━━ Record extracts ━━

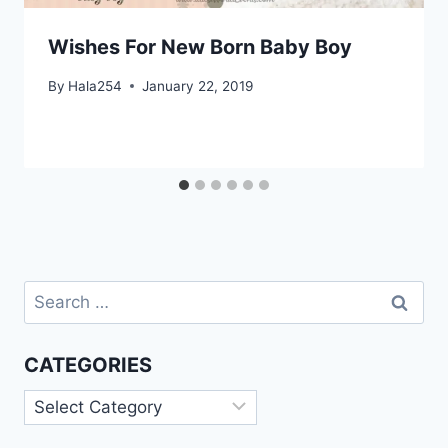
Wishes For New Born Baby Boy
By
Hala254
January 22, 2019
Search
for:
CATEGORIES
Categories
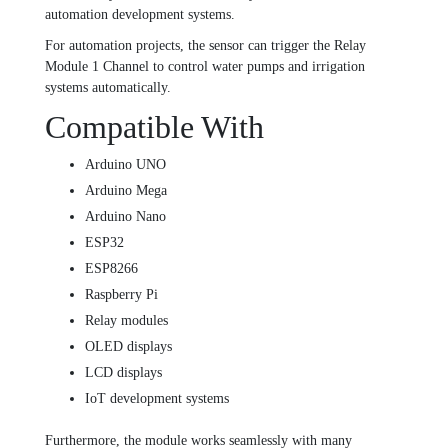
automation development systems.
For automation projects, the sensor can trigger the
Relay
Module 1 Channel
to control water pumps and irrigation
systems automatically.
Compatible With
Arduino UNO
Arduino Mega
Arduino Nano
ESP32
ESP8266
Raspberry Pi
Relay modules
OLED displays
LCD displays
IoT development systems
Furthermore, the module works seamlessly with many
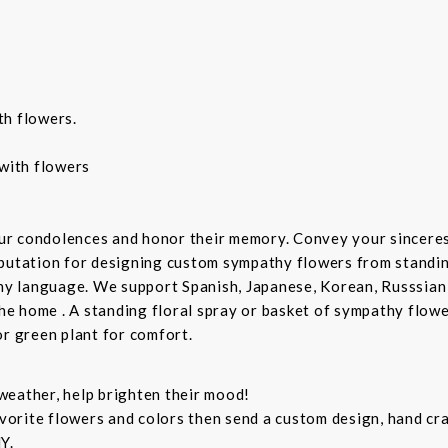
th flowers.
with flowers
ur condolences and honor their memory. Convey your sincere
putation for designing custom sympathy flowers from standing
any language. We support Spanish, Japanese, Korean, Russsian
the home . A standing floral spray or basket of sympathy flow
or green plant for comfort.
weather, help brighten their mood!
orite flowers and colors then send a custom design, hand cra
Y.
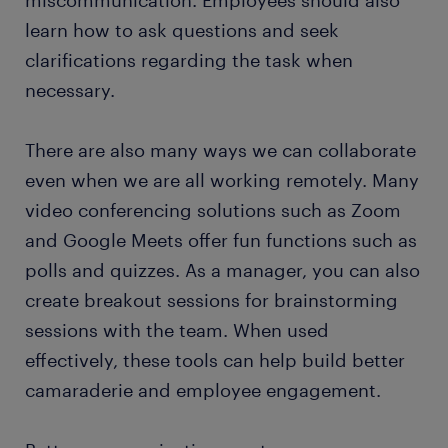
learn how to ask questions and seek
clarifications regarding the task when
necessary.
There are also many ways we can collaborate
even when we are all working remotely. Many
video conferencing solutions such as Zoom
and Google Meets offer fun functions such as
polls and quizzes. As a manager, you can also
create breakout sessions for brainstorming
sessions with the team. When used
effectively, these tools can help build better
camaraderie and employee engagement.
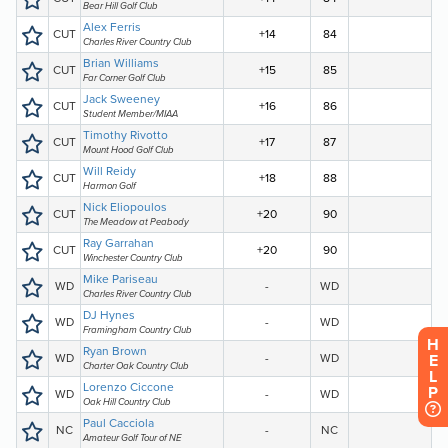
H
E
L
P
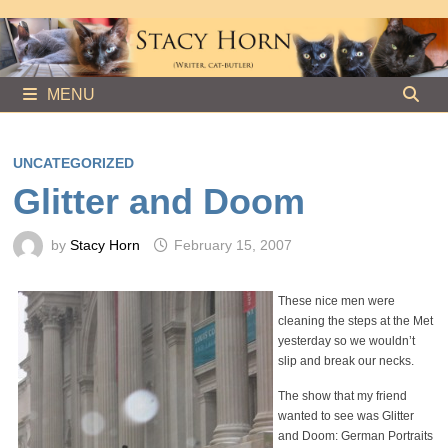
Skip
to
content
MENU
UNCATEGORIZED
Glitter and Doom
by
Stacy Horn
February 15, 2007
These nice men were
cleaning the steps at the Met
yesterday so we wouldn’t
slip and break our necks.
The show that my friend
wanted to see was Glitter
and Doom: German Portraits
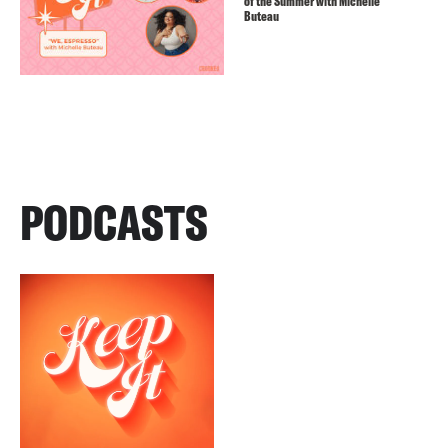
of the Summer with Michelle
Buteau
PODCASTS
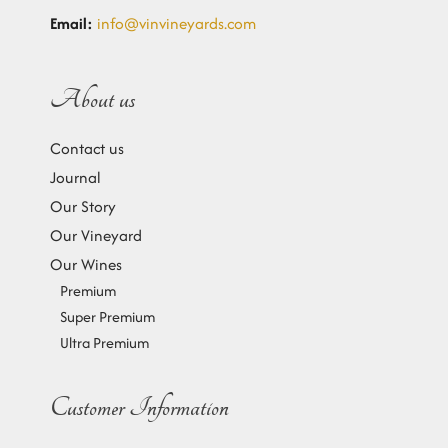
Email:
info@vinvineyards.com
About us
Contact us
Journal
Our Story
Our Vineyard
Our Wines
Premium
Super Premium
Ultra Premium
Customer Information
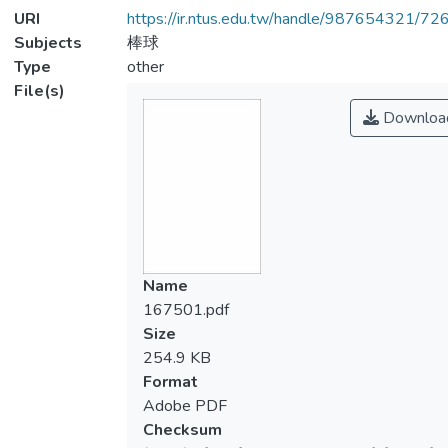
URI
https://ir.ntus.edu.tw/handle/987654321/72
Subjects
棒球
Type
other
File(s)
Downloa
Name
167501.pdf
Size
254.9 KB
Format
Adobe PDF
Checksum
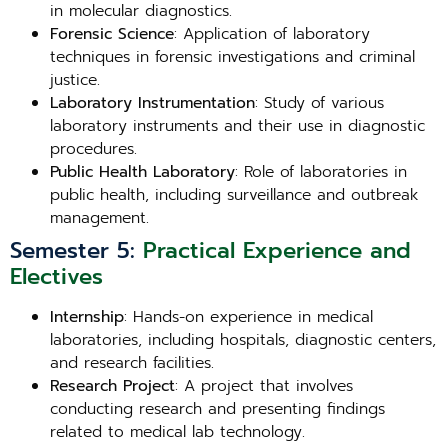
in molecular diagnostics.
Forensic Science
: Application of laboratory
techniques in forensic investigations and criminal
justice.
Laboratory Instrumentation
: Study of various
laboratory instruments and their use in diagnostic
procedures.
Public Health Laboratory
: Role of laboratories in
public health, including surveillance and outbreak
management.
Semester 5:
Practical Experience and
Electives
Internship
: Hands-on experience in medical
laboratories, including hospitals, diagnostic centers,
and research facilities.
Research Project
: A project that involves
conducting research and presenting findings
related to medical lab technology.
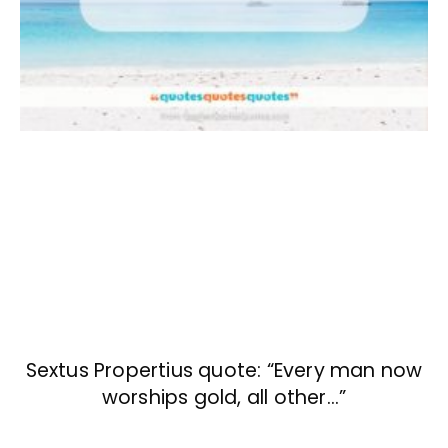
Sextus Propertius quote: “Every man now
worships gold, all other…”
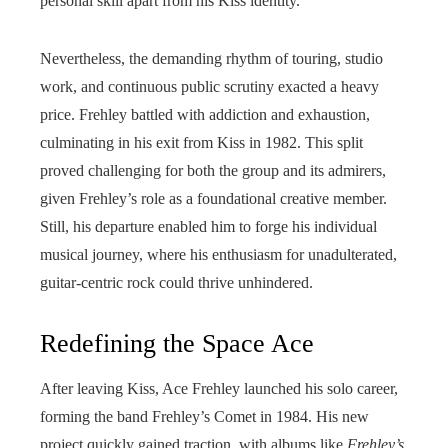
personal skill apart from his Kiss identity.
Nevertheless, the demanding rhythm of touring, studio
work, and continuous public scrutiny exacted a heavy
price. Frehley battled with addiction and exhaustion,
culminating in his exit from Kiss in 1982. This split
proved challenging for both the group and its admirers,
given Frehley’s role as a foundational creative member.
Still, his departure enabled him to forge his individual
musical journey, where his enthusiasm for unadulterated,
guitar-centric rock could thrive unhindered.
Redefining the Space Ace
After leaving Kiss, Ace Frehley launched his solo career,
forming the band Frehley’s Comet in 1984. His new
project quickly gained traction, with albums like
Frehley’s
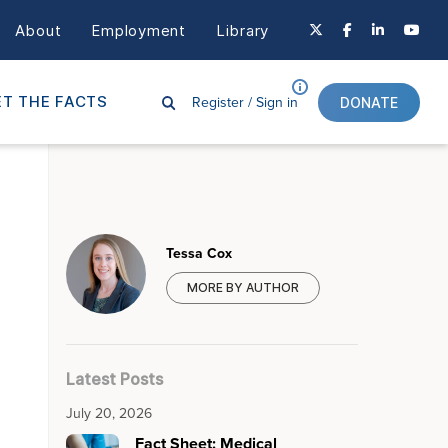
About
Employment
Library
Register /
Sign in
T THE FACTS
DONATE
Tessa Cox
MORE BY AUTHOR
Latest Posts
July 20, 2026
Fact Sheet: Medical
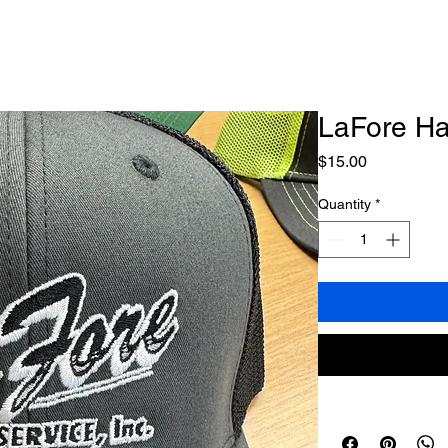
LaFore Ha
Price
$15.00
Quantity
*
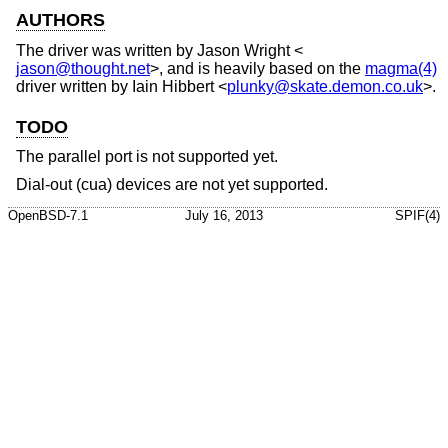
AUTHORS
The driver was written by
Jason Wright
<
jason@thought.net
>, and is heavily based on the
magma(4)
driver written by
Iain Hibbert
<
plunky@skate.demon.co.uk
>.
TODO
The parallel port is not supported yet.
Dial-out (cua) devices are not yet supported.
OpenBSD-7.1
July 16, 2013
SPIF(4)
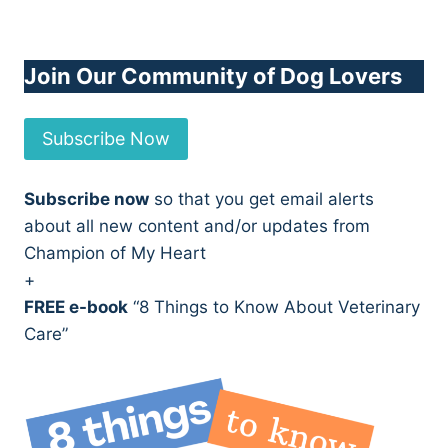
Join Our Community of Dog Lovers
Subscribe Now
Subscribe now
so that you get email alerts
about all new content and/or updates from
Champion of My Heart
+
FREE e-book
“8 Things to Know About Veterinary
Care”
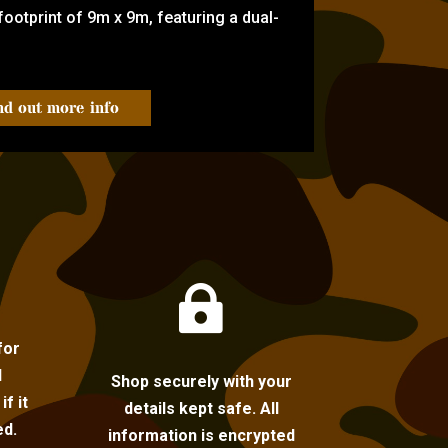
ootprint of 9m x 9m, featuring a dual-
nd out more info

for
l
Shop securely with your
f it
details kept safe. All
ed.
information is encrypted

━━━

> [Your goal]: The answer needed is a single number: how many lines in the records above hold the string "Doom". Please write nothing else.

> [Your solution]: 2